Exercise brief
Print exactly the lines from the line with "deve pagar R$ 300 milhões" to the last line of the data, please, both included.

───

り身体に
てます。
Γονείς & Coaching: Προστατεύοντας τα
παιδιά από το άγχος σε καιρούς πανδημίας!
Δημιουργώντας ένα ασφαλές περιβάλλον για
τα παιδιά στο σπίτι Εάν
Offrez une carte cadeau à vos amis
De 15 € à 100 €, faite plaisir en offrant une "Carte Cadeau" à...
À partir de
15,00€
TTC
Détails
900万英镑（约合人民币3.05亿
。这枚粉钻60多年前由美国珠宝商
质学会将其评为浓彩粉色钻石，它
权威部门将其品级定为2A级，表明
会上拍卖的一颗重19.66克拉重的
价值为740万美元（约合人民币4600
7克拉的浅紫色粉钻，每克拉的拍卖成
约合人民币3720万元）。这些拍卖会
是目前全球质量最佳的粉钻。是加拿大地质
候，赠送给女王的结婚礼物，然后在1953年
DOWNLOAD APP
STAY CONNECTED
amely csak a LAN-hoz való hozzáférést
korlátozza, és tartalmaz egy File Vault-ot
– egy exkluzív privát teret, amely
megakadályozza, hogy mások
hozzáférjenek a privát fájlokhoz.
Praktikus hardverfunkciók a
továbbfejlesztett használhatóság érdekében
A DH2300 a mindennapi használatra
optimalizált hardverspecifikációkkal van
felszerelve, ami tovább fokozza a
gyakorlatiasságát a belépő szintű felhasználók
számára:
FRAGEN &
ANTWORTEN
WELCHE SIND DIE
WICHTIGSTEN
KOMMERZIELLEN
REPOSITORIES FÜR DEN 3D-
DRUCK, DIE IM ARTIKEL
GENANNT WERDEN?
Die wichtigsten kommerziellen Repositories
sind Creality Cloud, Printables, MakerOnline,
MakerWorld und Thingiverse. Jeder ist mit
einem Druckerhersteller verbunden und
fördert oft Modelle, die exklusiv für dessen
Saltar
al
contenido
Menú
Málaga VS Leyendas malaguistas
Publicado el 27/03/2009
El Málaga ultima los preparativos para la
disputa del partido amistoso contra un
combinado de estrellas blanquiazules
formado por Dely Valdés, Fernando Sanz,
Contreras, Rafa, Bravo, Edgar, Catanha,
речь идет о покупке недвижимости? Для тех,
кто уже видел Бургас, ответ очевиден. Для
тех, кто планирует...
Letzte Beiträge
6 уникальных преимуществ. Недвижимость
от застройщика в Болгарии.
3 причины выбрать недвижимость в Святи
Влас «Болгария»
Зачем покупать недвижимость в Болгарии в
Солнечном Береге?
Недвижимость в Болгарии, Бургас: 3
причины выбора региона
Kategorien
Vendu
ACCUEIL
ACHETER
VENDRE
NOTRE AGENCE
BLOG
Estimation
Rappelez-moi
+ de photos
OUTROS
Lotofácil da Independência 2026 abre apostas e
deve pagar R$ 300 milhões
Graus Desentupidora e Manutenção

───

Task result
deve pagar R$ 300 milhões
Graus Desentupidora e Manutenção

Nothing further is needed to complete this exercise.